L’ISPF a publié les résultats de son enquête l’emploi menée en juin 2019. Bien avant la crise sanitaire, donc alors que l’économie paraissait avoir retrouvé tout son dynamisme. Et pourtant, les chiffres de l’emploi sont, eux, très nuancés, avec un taux d’activité en baisse. 

« La crise sanitaire a brutalement entravé l’élan prometteur de 2019« . C’est ce que déclarait Édouard Fritch début décembre, en introduction d’un débat budgétaire marqué par les conséquences du Covid. La pandémie a certes mis un terme à une période de « dynamisme économique » mais le marché du travail, lui, ne l’avait pas attendu pour se dégrader. C’est ce que révèle l’enquête emploi 2019 dont les résultats viennent d’être publiés par l’ISPF.

Des chômeurs qui s’éloignent de plus en plus de l’emploi

Lors de cette étude, menée sur le terrain il y a un an et demi, l’Institut de la statistique a dénombré 14 000 chômeurs. Le taux de chômage parait donc aller dans le bon sens : 12,8% des actifs en 2019 contre 14,5% l’année précédente. Sauf qu’à ces chômeurs « disponibles » et en « recherche active » s’ajoutent 20 800 personnes qui « souhaitent travailler » mais qui ne remplissent pas ces critères internationaux de définition d’un « chômeur ». Et ce « halo du chômage », particulièrement marqué en Polynésie, a, lui, tendance à s’élargir : le taux d’activité, calculé à 60,6% de la population adulte en 2018, est tombé à 59,6% lors de cette dernière enquête.
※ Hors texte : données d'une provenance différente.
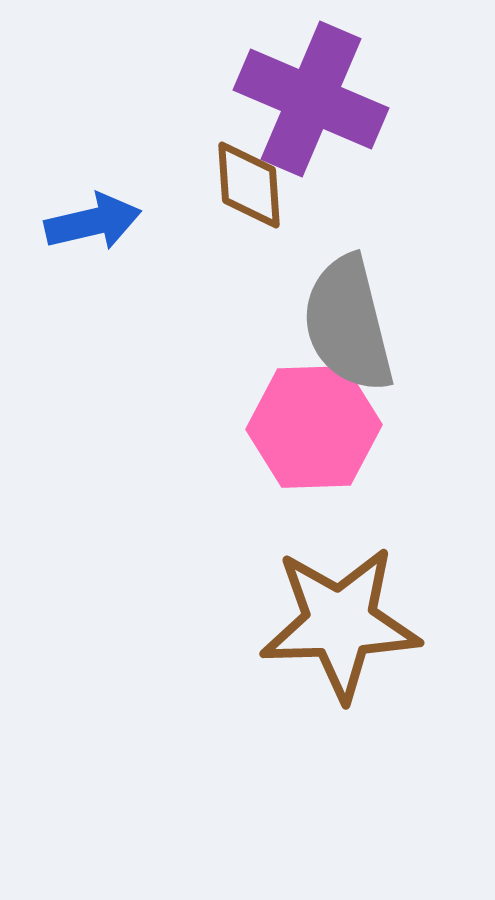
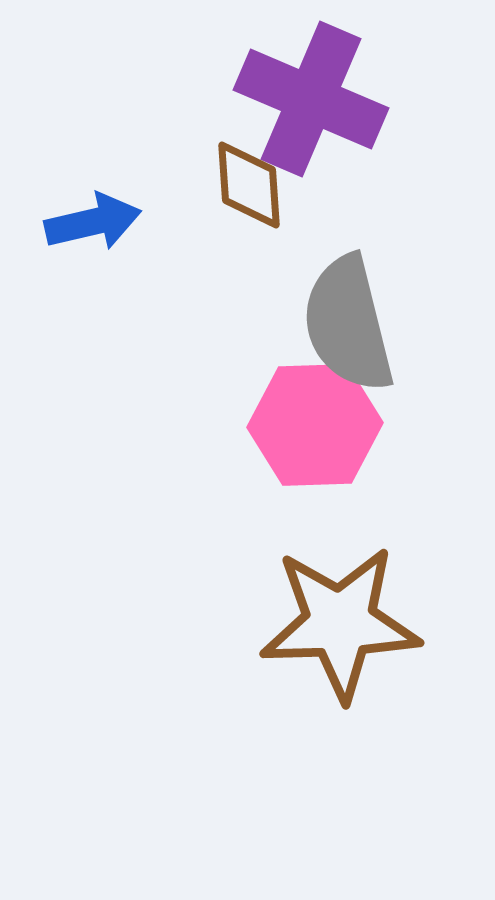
pink hexagon: moved 1 px right, 2 px up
Moins de chômeurs, plus d’inactifs, et un taux d’emploi au final stable… En clair : beaucoup de chômeurs – plus d’un millier – ont disparu non pas parce qu’ils ont trouvé un emploi, mais parce qu’ils s’en sont « éloignés ». « Soit parce qu’ils ne sont plus disponibles, soit parce qu’ils sont découragés de trouver un emploi, parce qu’ils ont cherché longtemps et qu’ils n’en ont pas trouvé », précise Jérémie Torterat, conseiller technique à l’ISPF.
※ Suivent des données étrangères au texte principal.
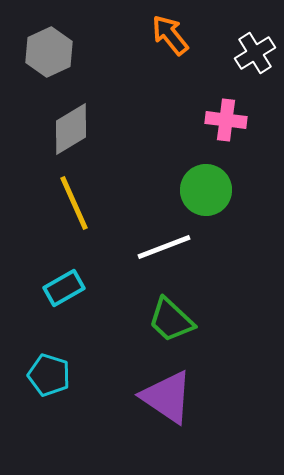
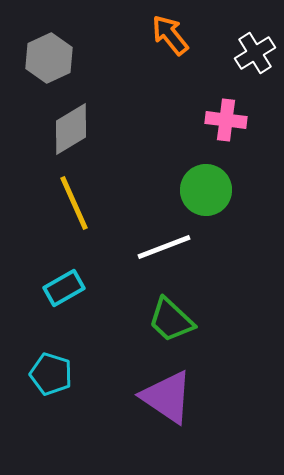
gray hexagon: moved 6 px down
cyan pentagon: moved 2 px right, 1 px up
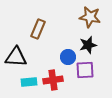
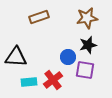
brown star: moved 3 px left, 1 px down; rotated 20 degrees counterclockwise
brown rectangle: moved 1 px right, 12 px up; rotated 48 degrees clockwise
purple square: rotated 12 degrees clockwise
red cross: rotated 30 degrees counterclockwise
Quoiqu’il en soit, l’ISPF conclut à la dégradation du marché de l’emploi en 2019. Et ce malgré des indicateurs économiques qui étaient alors tous au vert. 2,7% de croissance, 2,4% de progression de la consommation sur l’année… Le directeur de l’institut Nicolas Prudhomme rappelle qu’une telle déconnexion est fréquente. Parce que la richesse créée n’est pas forcément également répartie, mais aussi parce qu’un « décalage temporel » est toujours observé entre l’essor économique et l’amélioration du marché de l’emploi. « Les acteurs économiques vont investir et créer de l’emploi avec un décalage dans le temps, pointe le responsable. Ce qui s’est passé, c’est que cet optimisme a été brisé en 2020 par la crise économique et sanitaire internationale ».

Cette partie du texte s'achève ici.